(GIVEN ENTRIES Opens)

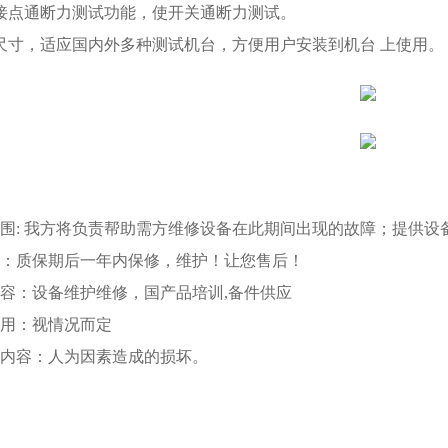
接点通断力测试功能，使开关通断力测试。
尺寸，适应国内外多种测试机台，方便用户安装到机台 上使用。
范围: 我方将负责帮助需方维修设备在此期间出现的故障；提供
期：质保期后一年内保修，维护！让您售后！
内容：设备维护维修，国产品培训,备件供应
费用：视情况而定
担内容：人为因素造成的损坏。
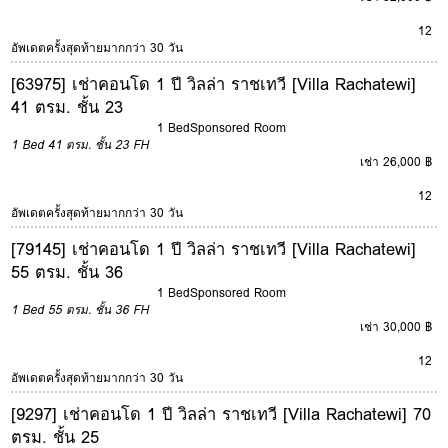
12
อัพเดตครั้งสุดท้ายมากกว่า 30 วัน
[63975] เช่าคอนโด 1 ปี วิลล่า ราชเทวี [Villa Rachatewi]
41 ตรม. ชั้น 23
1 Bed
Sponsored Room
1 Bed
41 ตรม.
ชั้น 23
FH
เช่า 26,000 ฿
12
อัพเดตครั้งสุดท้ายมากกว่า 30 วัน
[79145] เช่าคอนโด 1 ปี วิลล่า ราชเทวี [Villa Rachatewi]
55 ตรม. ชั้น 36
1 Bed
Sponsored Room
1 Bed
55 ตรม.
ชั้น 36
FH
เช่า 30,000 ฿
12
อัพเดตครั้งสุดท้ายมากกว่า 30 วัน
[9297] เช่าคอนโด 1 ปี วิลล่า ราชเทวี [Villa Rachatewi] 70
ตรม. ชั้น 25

(GIVEN ENTRIES Closes)
(GIVEN ENTRIES Opens)

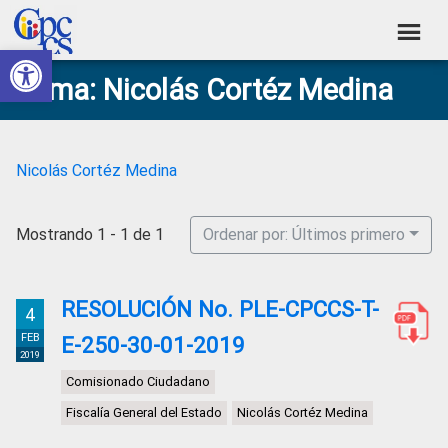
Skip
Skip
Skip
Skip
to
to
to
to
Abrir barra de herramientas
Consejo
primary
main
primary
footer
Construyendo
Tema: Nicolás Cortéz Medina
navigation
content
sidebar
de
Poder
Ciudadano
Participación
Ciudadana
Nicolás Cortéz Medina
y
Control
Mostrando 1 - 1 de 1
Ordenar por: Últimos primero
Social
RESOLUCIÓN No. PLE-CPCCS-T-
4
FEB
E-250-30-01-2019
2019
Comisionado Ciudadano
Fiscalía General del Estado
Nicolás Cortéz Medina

(GIVEN ENTRIES Closes)

◆ WHAT TO DO: Everything between and including the line above containing "接点通断力测试功能，使开关通断力测试。" and the line containing "ตรม. ชั้น 25" should be reproduced exactly, with pictures excluded.

◆ RESPONSE TO THE TASK:
接点通断力测试功能，使开关通断力测试。
尺寸，适应国内外多种测试机台，方便用户安装到机台 上使用。
范围: 我方将负责帮助需方维修设备在此期间出现的故障；提供
期：质保期后一年内保修，维护！让您售后！
内容：设备维护维修，国产品培训,备件供应
费用：视情况而定
担内容：人为因素造成的损坏。
12
อัพเดตครั้งสุดท้ายมากกว่า 30 วัน
[63975] เช่าคอนโด 1 ปี วิลล่า ราชเทวี [Villa Rachatewi]
41 ตรม. ชั้น 23
1 Bed
Sponsored Room
1 Bed
41 ตรม.
ชั้น 23
FH
เช่า 26,000 ฿
12
อัพเดตครั้งสุดท้ายมากกว่า 30 วัน
[79145] เช่าคอนโด 1 ปี วิลล่า ราชเทวี [Villa Rachatewi]
55 ตรม. ชั้น 36
1 Bed
Sponsored Room
1 Bed
55 ตรม.
ชั้น 36
FH
เช่า 30,000 ฿
12
อัพเดตครั้งสุดท้ายมากกว่า 30 วัน
[9297] เช่าคอนโด 1 ปี วิลล่า ราชเทวี [Villa Rachatewi] 70
ตรม. ชั้น 25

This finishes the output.